<<<<
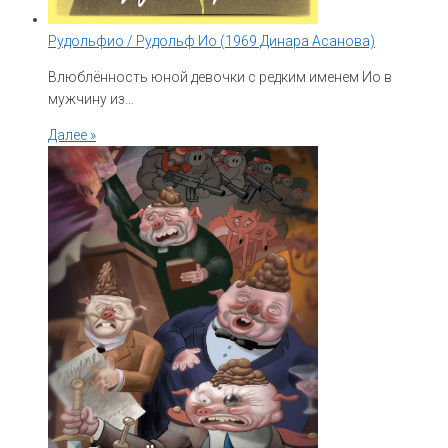
Рудольфио / Рудольф Ио (1969 Динара Асанова)
Влюблённость юной девочки с редким именем Ио в
мужчину из…
Далее »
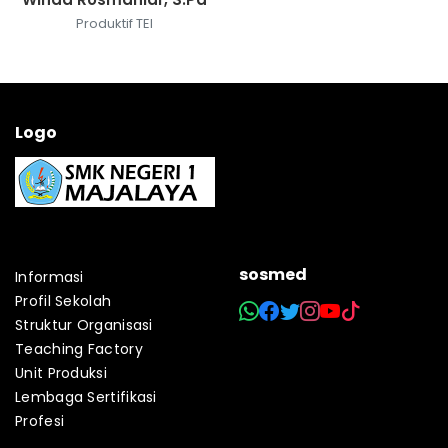
Produktif TEI
Logo
sosmed
Informasi
Profil Sekolah
Struktur Organisasi
Teaching Factory
Unit Produksi
Lembaga Sertifikasi
Profesi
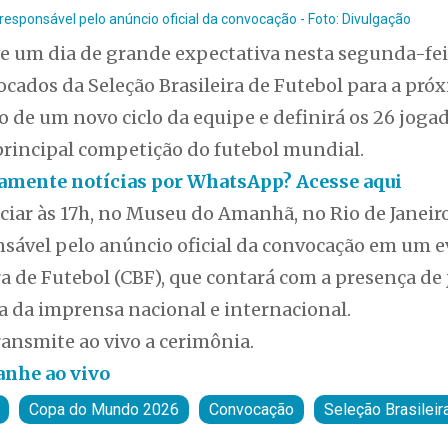
 responsável pelo anúncio oficial da convocação - Foto: Divulgação
ive um dia de grande expectativa nesta segunda-fe
nvocados da Seleção Brasileira de Futebol para a p
io de um novo ciclo da equipe e definirá os 26 joga
principal competição do futebol mundial.
itamente notícias por WhatsApp? Acesse aqui
ciar às 17h, no Museu do Amanhã, no Rio de Janeiro
onsável pelo anúncio oficial da convocação em um 
a de Futebol (CBF), que contará com a presença de 
a da imprensa nacional e internacional.
ransmite ao vivo a cerimônia.
panhe ao vivo
Copa do Mundo 2026
Convocação
Seleção Brasileir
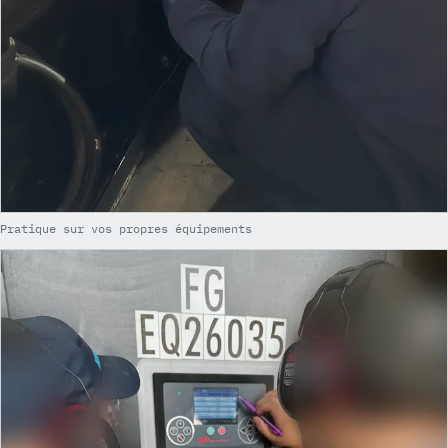
Pratique sur vos propres équipements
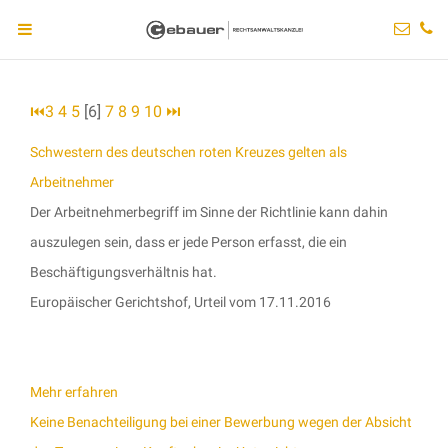
⏮
3
4
5
[6]
7
8
9
10
⏭
Schwestern des deutschen roten Kreuzes gelten als
Arbeitnehmer
Der Arbeitnehmerbegriff im Sinne der Richtlinie kann dahin
auszulegen sein, dass er jede Person erfasst, die ein
Beschäftigungsverhältnis hat.
Europäischer Gerichtshof, Urteil vom 17.11.2016
Mehr erfahren
Keine Benachteiligung bei einer Bewerbung wegen der Absicht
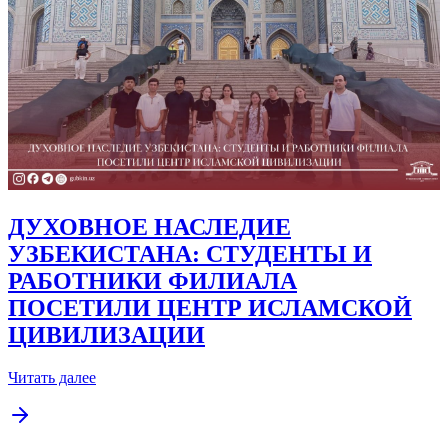
ДУХОВНОЕ НАСЛЕДИЕ
УЗБЕКИСТАНА: СТУДЕНТЫ И
РАБОТНИКИ ФИЛИАЛА
ПОСЕТИЛИ ЦЕНТР ИСЛАМСКОЙ
ЦИВИЛИЗАЦИИ
Читать далее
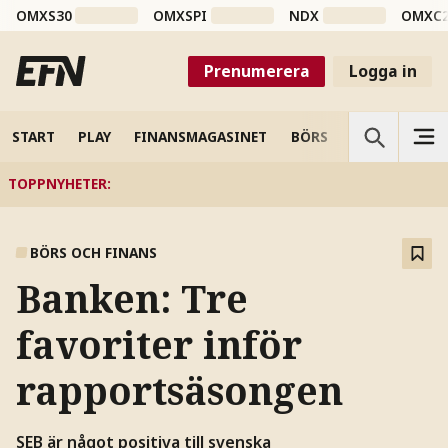
OMXS30
OMXSPI
NDX
OMXC
Prenumerera
Logga in
START
PLAY
FINANSMAGASINET
BÖRS
VETENSKAP
TOPPNYHETER
:
BÖRS OCH FINANS
Banken: Tre
favoriter inför
rapportsäsongen
SEB är något positiva till svenska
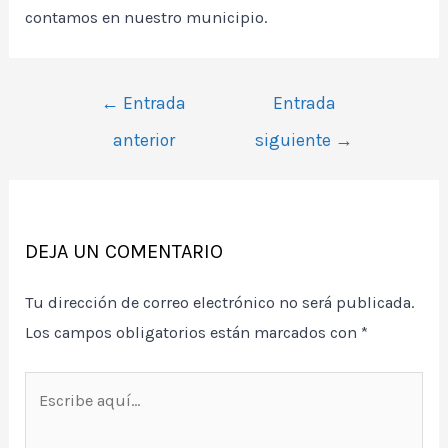
contamos en nuestro municipio.
Navegación
←
Entrada
Entrada
de
anterior
siguiente
→
entradas
DEJA UN COMENTARIO
Tu dirección de correo electrónico no será publicada.
Los campos obligatorios están marcados con
*
Escribe
aquí...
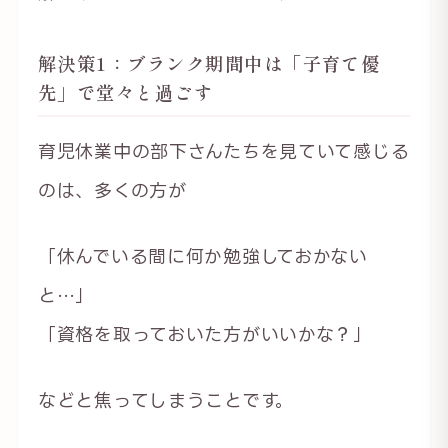
解決策1：ブランク期間中は「子育て優
先」で堂々と過ごす
育児休業中の部下さんたちを見ていて感じる
のは、多くの方が
「休んでいる間に何か勉強しておかない
と…」
「資格を取っておいた方がいいかな？」
などと焦ってしまうことです。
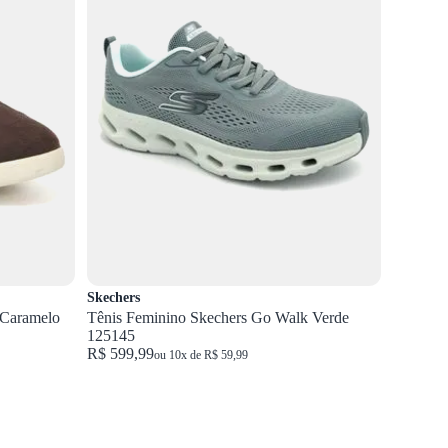
Skechers
 Caramelo
Tênis Feminino Skechers Go Walk Verde
125145
R$ 599,99
ou 10x de R$ 59,99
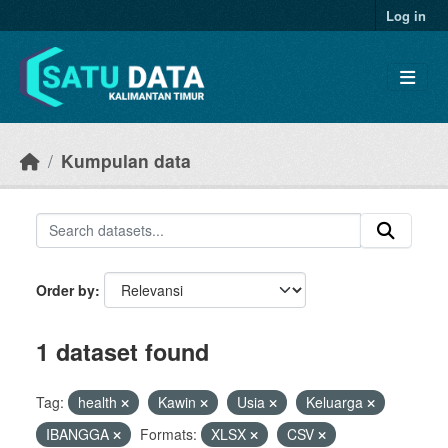
Skip to main content
Log in
Kumpulan data
Order by
1 dataset found
Tag:
health
Kawin
Usia
Keluarga
IBANGGA
Formats:
XLSX
CSV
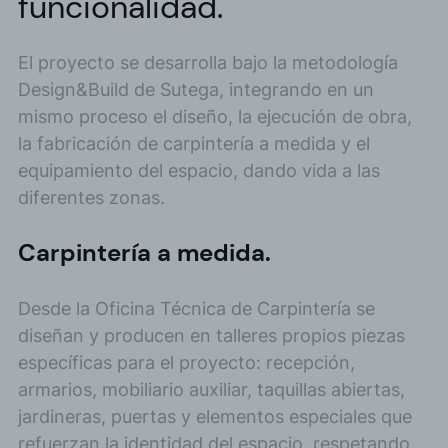
funcionalidad.
El proyecto se desarrolla bajo la metodología
Design&Build de Sutega, integrando en un
mismo proceso el diseño, la ejecución de obra,
la fabricación de carpintería a medida y el
equipamiento del espacio, dando vida a las
diferentes zonas.
Carpintería a medida.
Desde la Oficina Técnica de Carpintería se
diseñan y producen en talleres propios piezas
específicas para el proyecto: recepción,
armarios, mobiliario auxiliar, taquillas abiertas,
jardineras, puertas y elementos especiales que
refuerzan la identidad del espacio, respetando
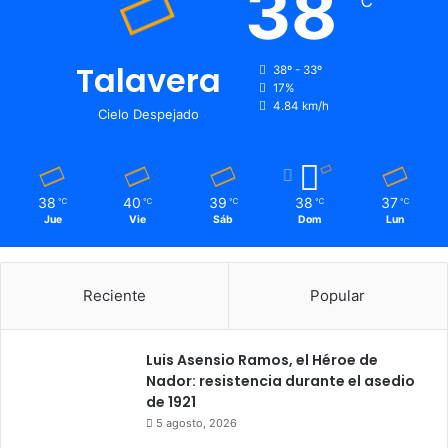
38
℃
Talavera
38º - 33º
17%
4.84 km/h
Cielo Despejado
38
40
39
38
37
℃
℃
℃
℃
℃
Jue
Vie
Sáb
Dom
Lun
Reciente
Popular
Luis Asensio Ramos, el Héroe de
Nador: resistencia durante el asedio
de 1921
5 agosto, 2026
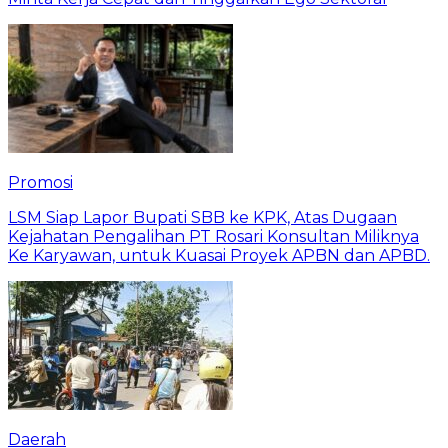
Promosi
LSM Siap Lapor Bupati SBB ke KPK, Atas Dugaan
Kejahatan Pengalihan PT Rosari Konsultan Miliknya
Ke Karyawan, untuk Kuasai Proyek APBN dan APBD.
Daerah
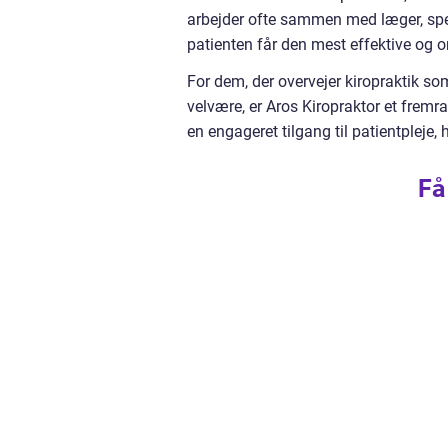
arbejder ofte sammen med læger, spec
patienten får den mest effektive og 
For dem, der overvejer kiropraktik som
velvære, er Aros Kiropraktor et frem
en engageret tilgang til patientpleje, 
Få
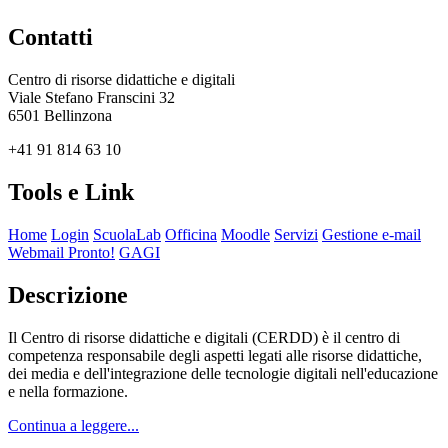
Contatti
Centro di risorse didattiche e digitali
Viale Stefano Franscini 32
6501 Bellinzona
+41 91 814 63 10
Tools e Link
Home
Login
ScuolaLab
Officina
Moodle
Servizi
Gestione e-mail
Webmail Pronto!
GAGI
Descrizione
Il Centro di risorse didattiche e digitali (CERDD) è il centro di
competenza responsabile degli aspetti legati alle risorse didattiche,
dei media e dell'integrazione delle tecnologie digitali nell'educazione
e nella formazione.
Continua a leggere...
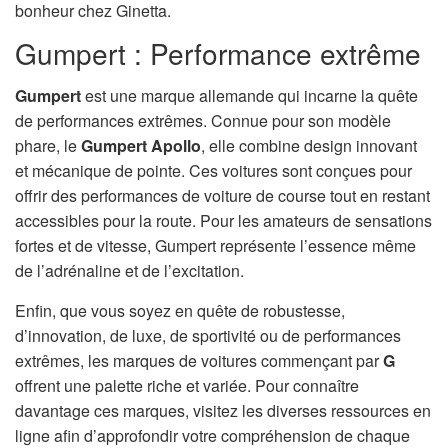
bonheur chez Ginetta.
Gumpert : Performance extrême
Gumpert
est une marque allemande qui incarne la quête
de performances extrêmes. Connue pour son modèle
phare, le
Gumpert Apollo
, elle combine design innovant
et mécanique de pointe. Ces voitures sont conçues pour
offrir des performances de voiture de course tout en restant
accessibles pour la route. Pour les amateurs de sensations
fortes et de vitesse, Gumpert représente l’essence même
de l’adrénaline et de l’excitation.
Enfin, que vous soyez en quête de robustesse,
d’innovation, de luxe, de sportivité ou de performances
extrêmes, les marques de voitures commençant par
G
offrent une palette riche et variée. Pour connaître
davantage ces marques, visitez les diverses ressources en
ligne afin d’approfondir votre compréhension de chaque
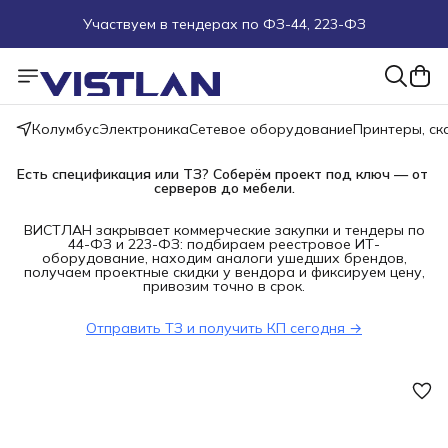
Участвуем в тендерах по ФЗ-44, 223-ФЗ
Поможем подобрать оборудование под ТЗ
Пуско-наладочные работы
Колумбус
Электроника
Сетевое оборудование
Принтеры, с
Пришлите запрос на e-mail или в чат
Есть спецификация или ТЗ? Соберём проект под ключ — от 
серверов до мебели.
Более 100 000 позиций в наличии и под заказ
ВИСТЛАН закрывает коммерческие закупки и тендеры по
44-ФЗ и 223-ФЗ: подбираем реестровое ИТ-
оборудование, находим аналоги ушедших брендов,
получаем проектные скидки у вендора и фиксируем цену,
привозим точно в срок.
Отправить ТЗ и получить КП сегодня →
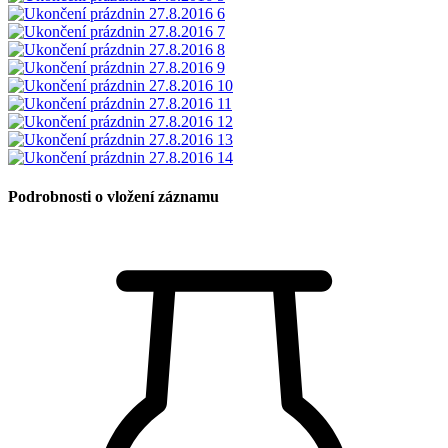
Podrobnosti o vložení záznamu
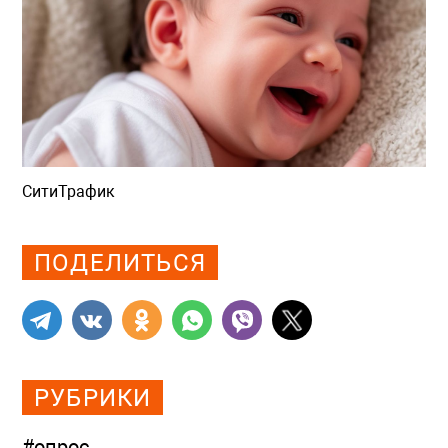
СитиТрафик
Просмотров: 681
ПОДЕЛИТЬСЯ
РУБРИКИ
#опрос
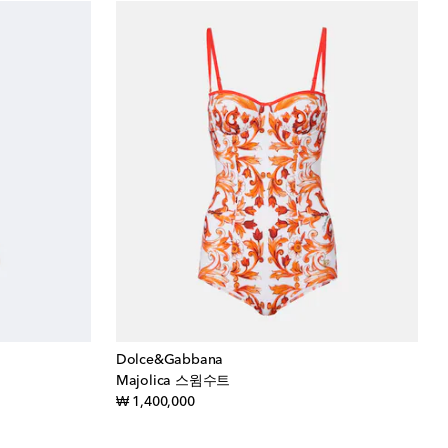
Dolce&Gabbana
Majolica 스윔수트
original price
₩ 1,400,000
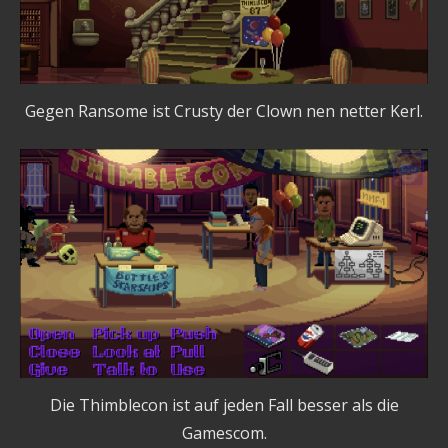
Gegen Ransome ist Crusty der Clown nen netter Kerl.
Die Thimblecon ist auf jeden Fall besser als die
Gamescom.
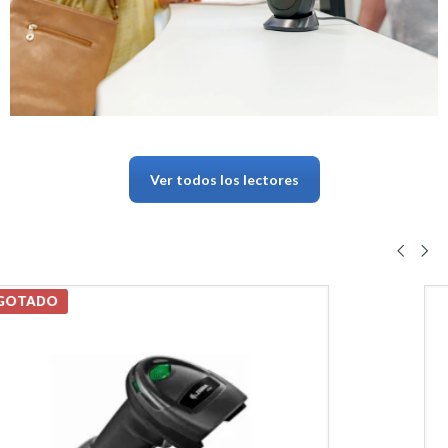
Ver todos los lectores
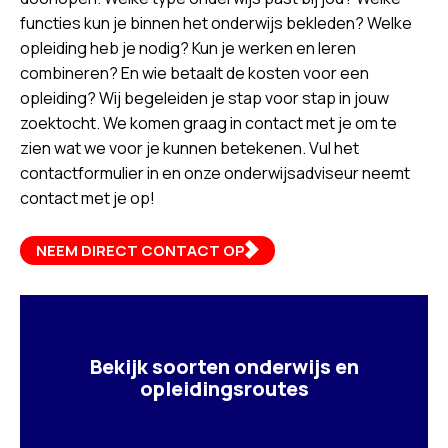
functies kun je binnen het onderwijs bekleden? Welke
opleiding heb je nodig? Kun je werken en leren
combineren? En wie betaalt de kosten voor een
opleiding? Wij begeleiden je stap voor stap in jouw
zoektocht. We komen graag in contact met je om te
zien wat we voor je kunnen betekenen. Vul het
contactformulier in en onze onderwijsadviseur neemt
contact met je op!
NEEM DIRECT CONTACT OP
Bekijk soorten onderwijs en
opleidingsroutes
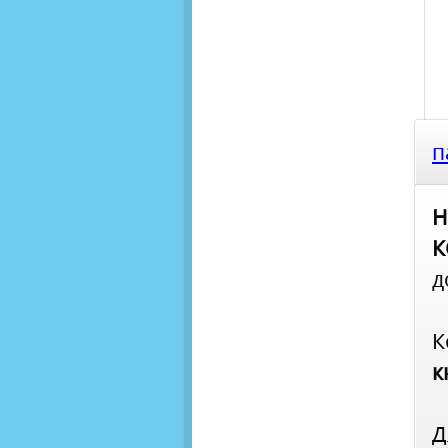
п
Н
К
д
К
к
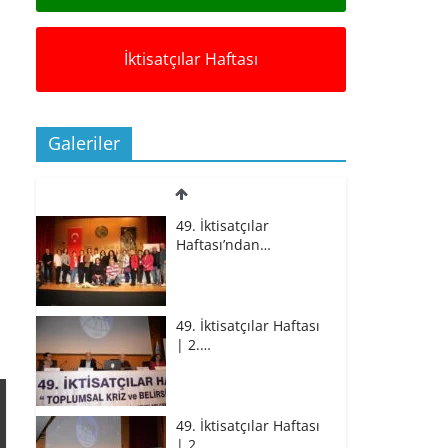
İktisatçılar Haftası
Galeriler
49. İktisatçılar
Haftası’ndan…
49. İktisatçılar Haftası
| 2.…
49. İktisatçılar Haftası
| 2.…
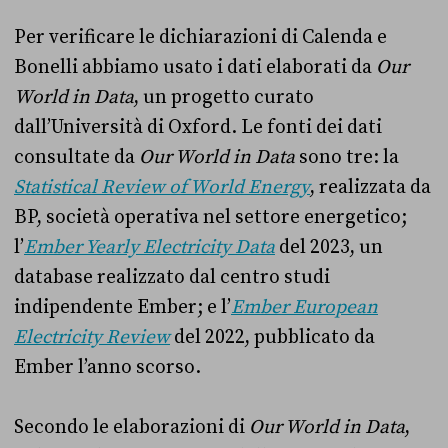
Per verificare le dichiarazioni di Calenda e
Bonelli abbiamo usato i dati elaborati da
Our
World in Data
, un progetto curato
dall’Università di Oxford. Le fonti dei dati
consultate da
Our World in Data
sono tre: la
Statistical Review of World Energy
, realizzata da
BP, società operativa nel settore energetico;
l’
Ember Yearly Electricity Data
del 2023, un
database realizzato dal centro studi
indipendente Ember; e l’
Ember European
Electricity Review
del 2022, pubblicato da
Ember l’anno scorso.
Secondo le elaborazioni di
Our World in Data
,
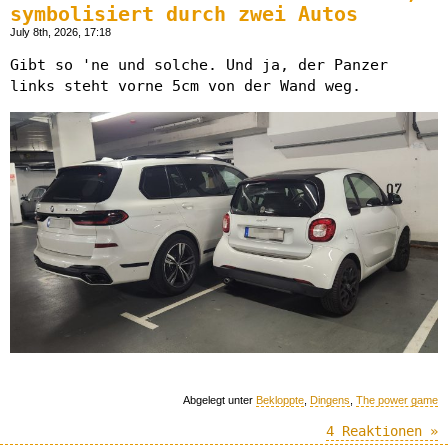
symbolisiert durch zwei Autos
July 8th, 2026, 17:18
Gibt so 'ne und solche. Und ja, der Panzer
links steht vorne 5cm von der Wand weg.
Abgelegt unter
Bekloppte
,
Dingens
,
The power game
4 Reaktionen »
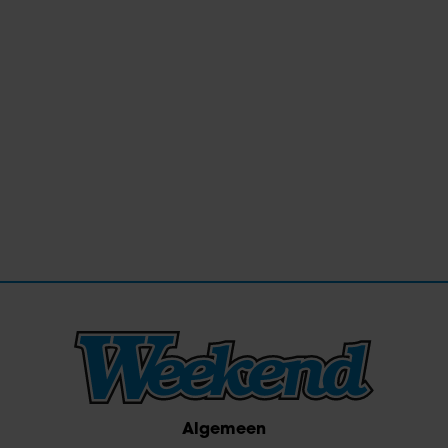
Algemeen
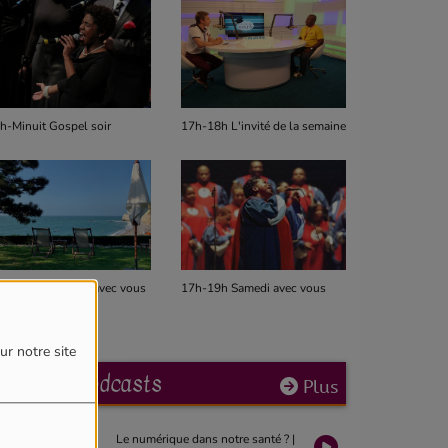
h-Minuit Gospel soir
17h-18h L'invité de la semaine
14h-17h Gos
h-19h Dimanche avec vous
17h-19h Samedi avec vous
12h-14h Mid
ur notre site
Derniers podcasts
Plus
Le numérique dans notre santé ? |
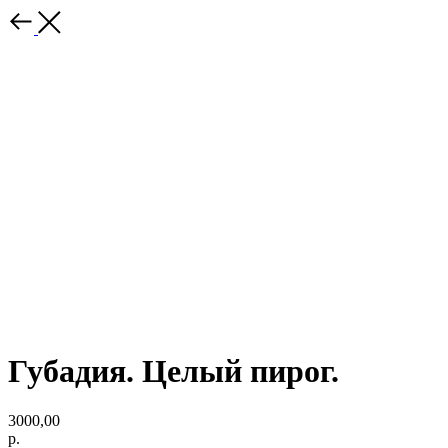
Губадия. Целый пирог.
3000,00
р.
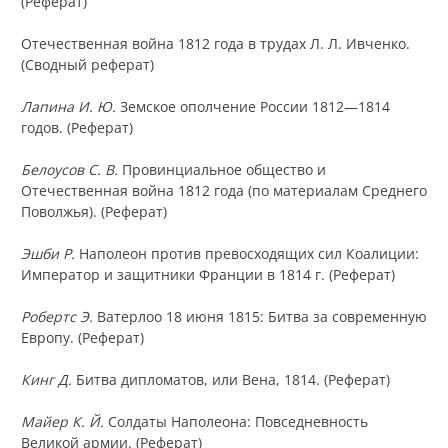
(Реферат)
Отечественная война 1812 года в трудах Л. Л. Ивченко.
(Сводный реферат)
Лапина И. Ю.
Земское ополчение России 1812—1814
годов. (Реферат)
Белоусов С. В.
Провинциальное общество и
Отечественная война 1812 года (по материалам Среднего
Поволжья). (Реферат)
Эшби Р.
Наполеон против превосходящих сил Коалиции:
Император и защитники Франции в 1814 г. (Реферат)
Робертс Э.
Ватерлоо 18 июня 1815: Битва за современную
Европу. (Реферат)
Кинг Д.
Битва дипломатов, или Вена, 1814. (Реферат)
Майер К. Й.
Солдаты Наполеона: Повседневность
Великой армии. (Реферат)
>>>>
What is needed:
Nothing but the lines above from the one that has "мужчину из…" down to the one that has "principal competição do futebol mundial." belongs in the answer, copied exactly, without pictures.

Solution to the exercise:
мужчину из…
Далее »
Produktif TEI
Logo
sosmed
Informasi
Profil Sekolah
Struktur Organisasi
Teaching Factory
Unit Produksi
Lembaga Sertifikasi
Profesi
 responsável pelo anúncio oficial da convocação - Foto: Divulgação
ive um dia de grande expectativa nesta segunda-fe
nvocados da Seleção Brasileira de Futebol para a p
io de um novo ciclo da equipe e definirá os 26 joga
principal competição do futebol mundial.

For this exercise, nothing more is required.